Dari luar pintu pemakaman kulihat seorang kakek tua mengenakan sarung dengan kopiyah miring di kepalanya sedang berjalan terhuyung memegang tali yang diikatkan ke leher kambing piaraannya. Kurasa dia dari arah selatan alias dari seberang makam berjalan menuju arah desa. Aku urung menaiki sepedaku, tetapi kemudian menuntunnya agar bisa berjalan beriringan dengan kakek itu.
“Sugeng enjang mbah, kambingnya mau dibawa ke masjid njeh?”
“Enjang mas, sudah pantes diqurbankan belum?”
“Wah, njeh sampun mbah,” aku sedikit heran dengan pertanyaannya. Sebab kulihat kambingnya sangat putih bersih, gemuk dan cantik, terlihat sangat terawat sekali. Si kambing tampak lincah dan gembira berjalan membelakangi kami, sepertinya dia tidak tahu kalau sebentar lagi akan meregang nyawa, batinku.
“Alhamdulillah mas, akhirnya saya bisa punya kendaraan.” Aku tersenyum mendengarnya.
“Saya sudah lama menantikan ini. Sejak hidup sendiri bertahun-tahun lamanya. Keinginan saya cuma ini, bisa qurban wedus meskipun satu kali seumur hidup. Soalnya kalau sapi saya tak mampu.”
“Alhamdulillah mbah…,” sekali lagi aku hanya sedikit menyahuti ucapannya. Sebab kurasa kali ini aku akan mendapatkan banyak petuah dengan hanya berjalan di sampingnya. Beliau tidak membutuhkan kata-kataku.
Sesampainya di masjid ia menyerahkan kambingnya dan kudengar panitia menanyakan namanya untuk pendataan shahibul qurban tahun ini.
“Kasturi nak. Jenengku Kasturi,” si kakek terlihat sumringah memamerkan senyumnya dengan gigi yang tentu saja sudah banyak yang ompong.
Aku terus tertarik mengamatinya dari jauh. Tidak biasanya aku menunggui hewan-hewan disembelih dan berada di antara kerumunan anak-anak kecil yang bergembira sebab sebentar lagi bisa nyate bersama setiap satu tahun sekali seperti sekarang. Biasanya aku selalu di rumah saja usai salat Id meskipun tidak sedang musim Covid-19 seperti sekarang.
Ketika giliran kambing si kakek mulai dihadapkan kiblat, aku memperhatikan matanya berbinar memperlihatkan antara raut senang dan sedih bersamaan. Mulutnya terlihat komat-kamit sambil sesekali ditutupi oleh tangannya yang sudah keriput. Setelah kambingnya benar-benar mati, ia mengusap wajahnya dan mengucap hamdalah berkali- kali. Aku yang dari tadi dengan tenang memperhatikannya sebenarnya pikiran dan hatiku justru tidak tenang sama sekali. Sibuk. Sibuk mengingat petuahnya.

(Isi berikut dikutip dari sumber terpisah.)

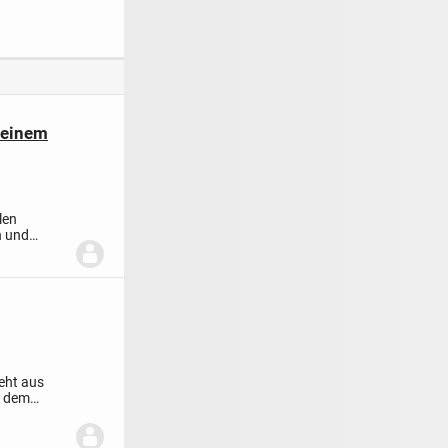
Familie, Massivhaus
von Town & Country,
Eff 55 GEG
deinem
len
n und
teht aus
s dem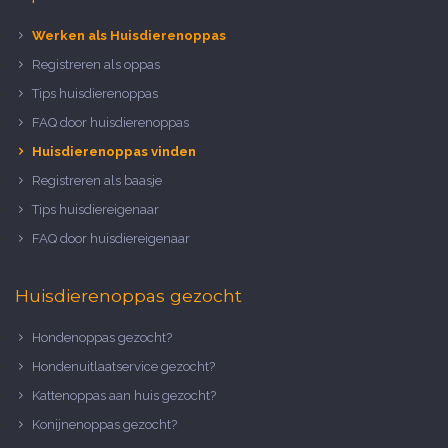
Werken als Huisdierenoppas
Registreren als oppas
Tips huisdierenoppas
FAQ door huisdierenoppas
Huisdierenoppas vinden
Registreren als baasje
Tips huisdiereigenaar
FAQ door huisdiereigenaar
Huisdierenoppas gezocht
Hondenoppas gezocht?
Hondenuitlaatservice gezocht?
Kattenoppas aan huis gezocht?
Konijnenoppas gezocht?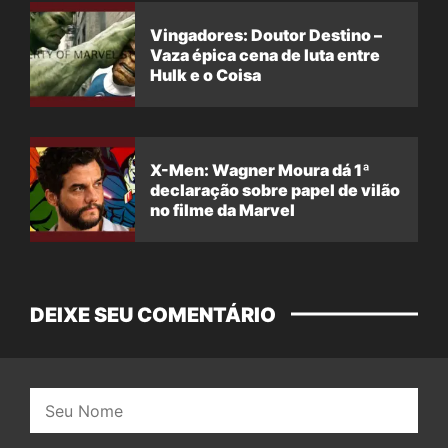
Vingadores: Doutor Destino –
Vaza épica cena de luta entre
Hulk e o Coisa
X-Men: Wagner Moura dá 1ª
declaração sobre papel de vilão
no filme da Marvel
DEIXE SEU COMENTÁRIO
Nome: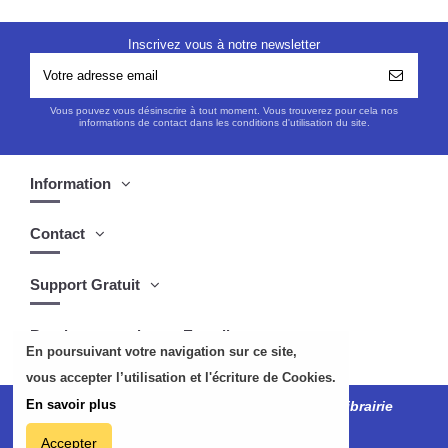
Inscrivez vous à notre newsletter
Vous pouvez vous désinscrire à tout moment. Vous trouverez pour cela nos
informations de contact dans les conditions d'utilisation du site.
Information
Contact
Support Gratuit
Boutique musulmane Easydin
En poursuivant votre navigation sur ce site,
vous accepter l’utilisation et l'écriture de Cookies.
En savoir plus
Tous droits réservés
easydin.com
©2024 Librairie
musulmane
Accepter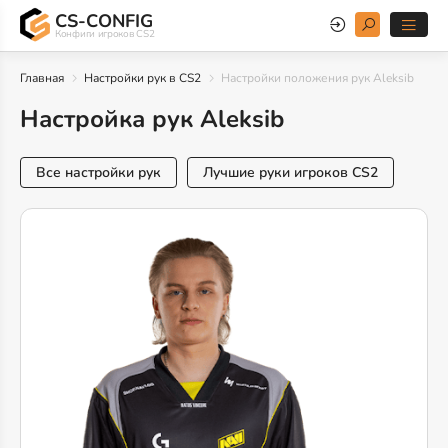
CS-CONFIG
Конфиги игроков CS2
Главная
Настройки рук в CS2
Настройки положения рук Aleksib
Настройка рук Aleksib
Все настройки рук
Лучшие руки игроков CS2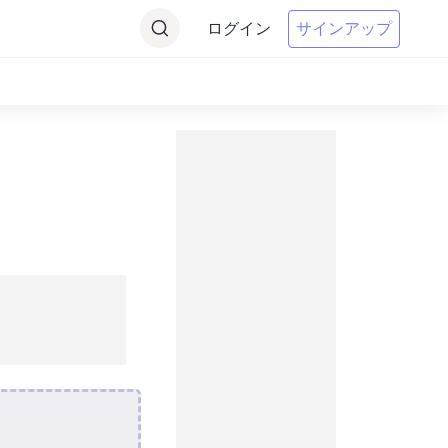
ログイン
サインアップ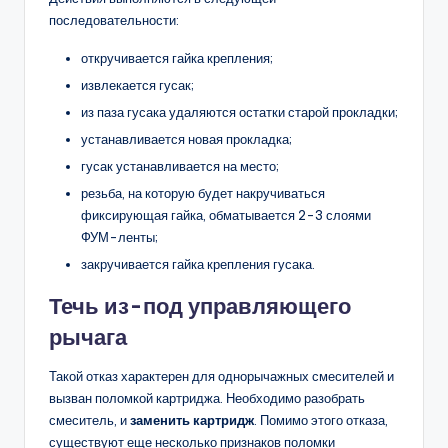
последовательности:
откручивается гайка крепления;
извлекается гусак;
из паза гусака удаляются остатки старой прокладки;
устанавливается новая прокладка;
гусак устанавливается на место;
резьба, на которую будет накручиваться
фиксирующая гайка, обматывается 2-3 слоями
ФУМ-ленты;
закручивается гайка крепления гусака.
Течь из-под управляющего
рычага
Такой отказ характерен для однорычажных смесителей и
вызван поломкой картриджа. Необходимо разобрать
смеситель, и
заменить картридж
. Помимо этого отказа,
существуют еще несколько признаков поломки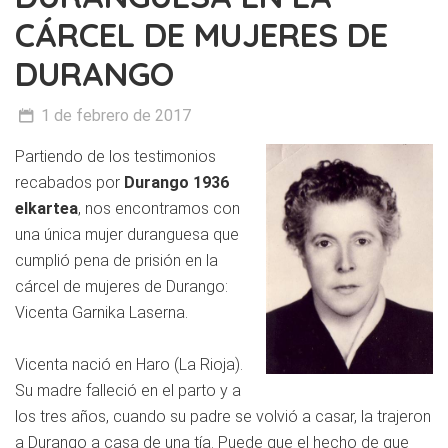
CÁRCEL DE MUJERES DE
DURANGO
1 de febrero de 2017
Partiendo de los testimonios
recabados por
Durango 1936
elkartea
, nos encontramos con
una única mujer duranguesa que
cumplió pena de prisión en la
cárcel de mujeres de Durango:
Vicenta Garnika Laserna.
Vicenta nació en Haro (La Rioja).
Su madre falleció en el parto y a
los tres años, cuando su padre se volvió a casar, la trajeron
a Durango a casa de una tía. Puede que el hecho de que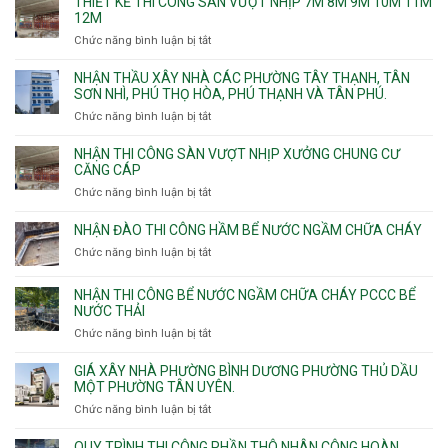
THIẾT KẾ THI CÔNG SÀN VƯỢT NHỊP 7M 8M 9M 10M 11M
thấm
12M
nhà
Chức năng bình luận bị tắt
ở
vệ
Thiết
sinh
kế
NHẬN THẦU XÂY NHÀ CÁC PHƯỜNG TÂY THẠNH, TÂN
thi
SƠN NHÌ, PHÚ THỌ HÒA, PHÚ THẠNH VÀ TÂN PHÚ.
công
Chức năng bình luận bị tắt
ở
sàn
Nhận
vượt
thầu
NHẬN THI CÔNG SÀN VƯỢT NHỊP XƯỞNG CHUNG CƯ
nhịp
xây
CĂNG CÁP
7m
nhà
Chức năng bình luận bị tắt
ở
8m
các
Nhận
9m
phường
thi
10m
NHẬN ĐÀO THI CÔNG HẦM BỂ NƯỚC NGẦM CHỮA CHÁY
Tây
công
11m
Chức năng bình luận bị tắt
Thạnh,
ở
sàn
12m
Tân
Nhận
vượt
Sơn
đào
NHẬN THI CÔNG BỂ NƯỚC NGẦM CHỮA CHÁY PCCC BỂ
nhịp
Nhì,
thi
NƯỚC THẢI
xưởng
Phú
công
chung
Chức năng bình luận bị tắt
ở
Thọ
hầm
cư
Nhận
Hòa,
bể
căng
thi
GIÁ XÂY NHÀ PHƯỜNG BÌNH DƯƠNG PHƯỜNG THỦ DẦU
Phú
nước
cáp
công
MỘT PHƯỜNG TÂN UYÊN.
Thạnh
Ngầm
bể
và
chữa
Chức năng bình luận bị tắt
ở
nước
Tân
cháy
Giá
ngầm
Phú.
xây
QUY TRÌNH THI CÔNG PHẦN THÔ NHÂN CÔNG HOÀN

“Mumpung masih muda, giatlah bekerja biar bisa nyembelih sapi untuk kendaraan diri sendiri, keluarga juga untuk kendaraan bapak ibumu di akhirat. Sebisa mungkin sisihkan penghasilan untuk ditabung membeli hewan qurban. Tabungan akhirat itu sangat penting, dunia ini cuma sementara, jangan hanya memikirkan beli motor atau mobil bagus tapi tak pernah qurban sama sekali di dunia. Jangan sampai di dunia punya motor atau mobil bagus tapi di akhirat jalan kaki. Jangan sampai nak…,” nasihatnya panjang lebar sepanjang jalan tadi sebelum kami sampai di halaman masjid, tempat penyembelihan hewan qurban.
Bayangan bapak tiga tahun berturut-turut menyembelih dua ekor kambing sebelum meninggalkan kami, anak anaknya, seketika terlintas di pikiranku. Nasihatnya sama persis.